"Sócios do ACP vão pagar mais pelos serviços que pelas quotas"
Entrevista com Carlos Barbosa, presidente do Automóvel Clube de Portugal
Disse que o Automóvel Clube de Portugal (ACP) deve tornar-se na maior empresa prestadora de serviços para os sócios. Por outro lado, acha que o valor das quotas que pagam (75 euros) já está ultrapassado e não chega para pagar as despesas do clube. Qual é a estratégia para conseguir o equilíbrio financeiro do ACP?
Quando cheguei ao clube tinha quatro milhões de contos no banco e uma gestão negativa, que, aliás, se arrastava há 15 anos. Os juros do dinheiro depositado davam apenas para tapar o défice da gestão corrente. A continuar assim, e a perder dez mil sócios por ano, como estava a acontecer, o ACP não tinha futuro. Era uma associação sem fins lucrativos de utilidade pública que se limitava a fazer assistência na estrada e não tinha capacidade para crescer. A preocupação desta direcção, mal chegou, foi dar aos sócios cada vez mais serviços e ao clube capacidade de gerar cada vez mais receitas, porque o aumento das quotas não é suficiente para pagar os custos. Só para se ter uma ideia: hoje os sócios pagam uma quota de 75 euros/ano e só um reboque custa 82 euros. Se todos utilizassem os reboques a que têm direito, o clube fechava. Assim, o que temos de fazer é arranjar novos negócios para gerar mais-valias, para, em contas consolidadas, obtermos o equilíbrio.
Quais são esses negócios?
Um deles é os seguros. Por isso, comprámos recentemente 50% da maior corretora de seguros portuguesa, a Villas Boas. O outro é o das viagens. Estamos a desenvolver a nossa agência - que antes era apenas uma secção dentro do clube - por forma a torná-la cada vez mais autónoma e lucrativa. Depois temos a parte da mobilidade e o ACP Serviços , que hoje presta assistência na estrada com um serviço que o distingue de todos os outros do mesmo género.
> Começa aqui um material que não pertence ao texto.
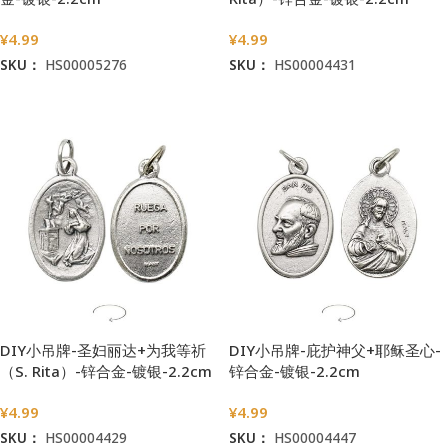
¥
4.99
¥
4.99
SKU：
HS00005276
SKU：
HS00004431
加入购物车
加入购物车
DIY小吊牌-圣妇丽达+为我等祈
DIY小吊牌-庇护神父+耶稣圣心-
（S. Rita）-锌合金-镀银-2.2cm
锌合金-镀银-2.2cm
¥
4.99
¥
4.99
SKU：
HS00004429
SKU：
HS00004447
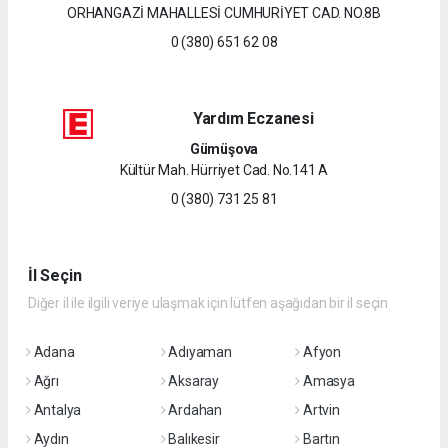
ORHANGAZİ MAHALLESİ CUMHURİYET CAD. NO.8B
0 (380) 651 62 08
Yardım Eczanesi
Gümüşova
Kültür Mah. Hürriyet Cad. No.141 A
0 (380) 731 25 81
İl Seçin
Diğer il ile ilgili veriye ulaşmak için lütfen aşağıdan bir il seçin
Adana
Adıyaman
Afyon
Ağrı
Aksaray
Amasya
Antalya
Ardahan
Artvin
Aydın
Balıkesir
Bartın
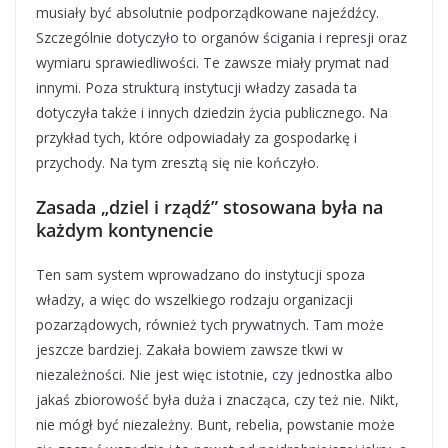
musiały być absolutnie podporządkowane najeźdźcy.
Szczególnie dotyczyło to organów ścigania i represji oraz
wymiaru sprawiedliwości. Te zawsze miały prymat nad
innymi. Poza strukturą instytucji władzy zasada ta
dotyczyła także i innych dziedzin życia publicznego. Na
przykład tych, które odpowiadały za gospodarkę i
przychody. Na tym zresztą się nie kończyło.
Zasada „dziel i rządź” stosowana była na
każdym kontynencie
Ten sam system wprowadzano do instytucji spoza
władzy, a więc do wszelkiego rodzaju organizacji
pozarządowych, również tych prywatnych. Tam może
jeszcze bardziej. Zakała bowiem zawsze tkwi w
niezależności. Nie jest więc istotnie, czy jednostka albo
jakaś zbiorowość była duża i znacząca, czy też nie. Nikt,
nie mógł być niezależny. Bunt, rebelia, powstanie może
Que lucros dão esses negócios?
O negócio da mobilidade é um negócio de milhões que deixa ficar tostões. Tem por isso de ser muito bem gerido, porque as empresas a quem prestamos serviços querem qualidade, mas também querem esmagar-nos os preços. Nas viagens estamos a tirar cerca de 200 mil euros de lucro por ano. Nos seguros quero tirar entre dois e 2,5 milhões.
O operador móvel virtual a lançar em 2008 é outra via de fazer dinheiro....
O lançamento dos telemóveis é outro negócio que queremos que seja um pinga-pinga. E vamos ser o primeiro operador virtual. Os primeiros cartões serão lançados a 19 de Março. E porquê esta data? Porque foi neste dia que lancei o Correio da Manhã e tive sorte e porque é também o Dia do Pai.
Mas os CTT já anunciaram o lançamento de um operador virtual antes do vosso...
Não. O que eles vão fazer é pintar cartões da TMN com o nome dos CTT. Porque eles não têm clientes. São distribuidores. Nós temos clientes, temos as suas moradas e dados.
Qual o investimento do ACP neste operador?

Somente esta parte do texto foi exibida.